Siuan eyed Bryne. “You’re growing grouchy.”
“You’re a good influence on me,” he snapped, glancing up as a shadow passed above. He reached for his sword, expecting to see another flight of Draghkar. Instead, it was only one of those Seanchan flying beasts. He relaxed.
A fireball knocked the creature from the sky. It spun, flapping burning wings. Bryne cursed, jumping back as the monstrous animal crashed into the path just ahead, where the messenger Annah was running. The animal’s corpse rolled over her and crashed through one of the supply tents, which was filled with soldiers and quartermasters. The raken’s rider slapped the ground a fraction of a moment later.
Bryne recovered his wits and leaped forward, stooping beneath a fallen section of cloth and tent poles that covered the path. Two of his guards found a soldier half-pinned by the dead beast’s wing and pulled him free, Siuan kneeling and removing her angreal from her pouch to perform Healing.
Bryne moved to where Annah had fallen. He found her crushed where the fallen beast had rolled. “Burn it!” He shoved aside thought for the dead to consider what to do next. “I need someone to go to the Seanchan!”
Of his entourage, only two guards and one clerk rema
ined in camp. He needed the Seanchan to give him some more cavalry; he was beginning to feel that a great deal depended on keeping those Aes Sedai on the hills safe. After all, the Amyrlin was up there with them.
“Looks like we’re going ourselves,” Bryne said, leaving Annah’s corpse. “Siuan, are you strong enough to make a gateway with that angreal?”
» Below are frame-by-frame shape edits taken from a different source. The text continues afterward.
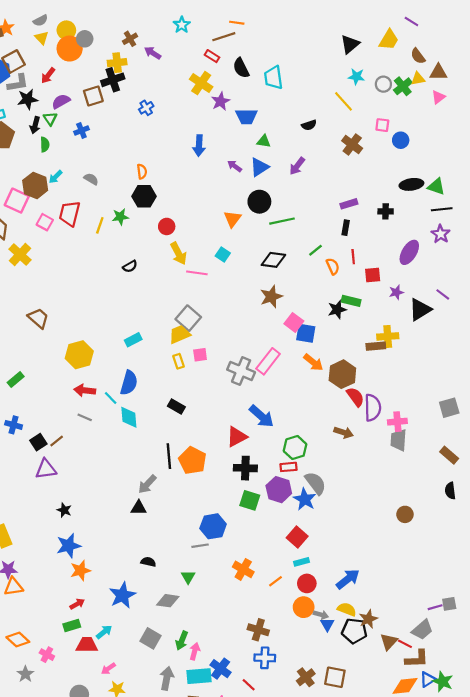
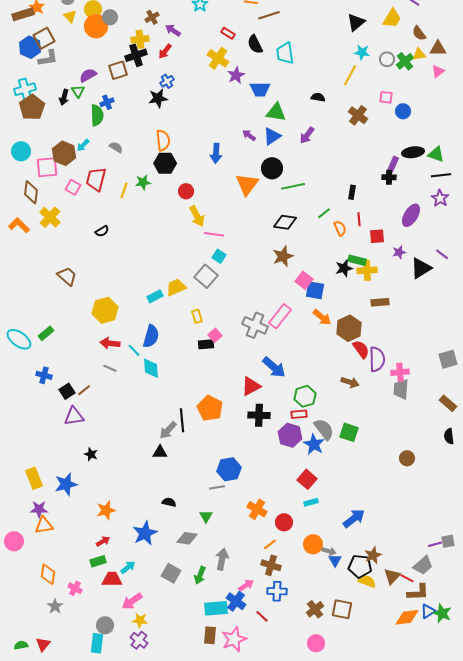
brown line: (224, 37) -> (269, 15), moved
red arrow: (48, 75) -> (165, 51), moved
black star: (28, 99) -> (158, 98), moved
yellow line: (344, 101) -> (350, 75), turned 70
black semicircle: (309, 125) -> (318, 97), turned -152
green triangle: (264, 141) -> (276, 112), size x1.5
green semicircle: (45, 145) -> (97, 115), moved, size x1.5
blue arrow: (199, 146) -> (216, 153), moved
orange semicircle: (142, 171) -> (163, 140), size x1.5
pink square: (17, 201) -> (47, 167), turned -30
purple rectangle: (349, 204) -> (393, 164), moved, turned -49
orange triangle: (232, 219) -> (247, 184), size x1.4
cyan square: (223, 255) -> (219, 256), moved
black semicircle: (130, 266) -> (102, 231), moved
yellow trapezoid: (180, 334) -> (176, 287), moved
yellow cross: (388, 336) -> (367, 270), moved
pink square: (200, 355) -> (215, 335), moved, turned -32
black rectangle: (176, 407) -> (206, 344), moved, turned -35
black line: (169, 456) -> (182, 420), moved
green square: (250, 500) -> (349, 432), moved
blue star: (69, 546) -> (66, 484), moved
orange line: (276, 581) -> (270, 544), moved
red circle: (307, 583) -> (284, 522), moved
yellow semicircle: (347, 609) -> (367, 581), moved
orange diamond: (18, 639) -> (48, 574), turned 55
pink arrow: (195, 651) -> (246, 585), moved, turned 42
pink arrow: (108, 669) -> (132, 601), size x1.5
gray arrow: (167, 678) -> (222, 559), moved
She stood, masking her exhaustion, but he could see it. “I can, though it will be so small we’ll have to crawl through. I don’t know this area well enough. We’ll have to move back to the center of camp.”
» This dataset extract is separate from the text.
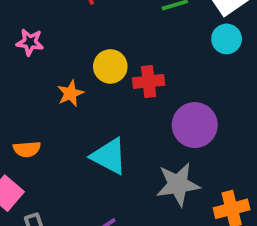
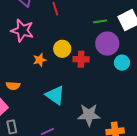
cyan circle: (227, 39) -> (122, 63), moved
pink star: (30, 42) -> (22, 30), size x1.6
purple circle: (195, 125) -> (107, 44), moved

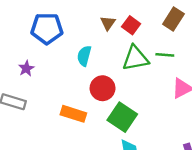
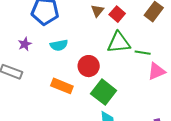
green line: (165, 55) -> (143, 53), moved
cyan semicircle: (84, 56) -> (59, 45), moved, turned -120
“Burn me!” Bryne said, turning as a series of explosions sounded from the river. “We don’t have time for this.”
“I can go find us some more messengers,” a guard said. The other was helping the soldier Siuan had Healed. The man stood on wobbly feet.
“I don’t know if there are more messengers to be had,” Bryne said. “Let’s just—”
“I’ll go.”
Bryne saw Min Farshaw rising to her feet nearby and dusting herself off. He’d almost forgotten that he’d set her helping as a clerk for one of the supply regiments.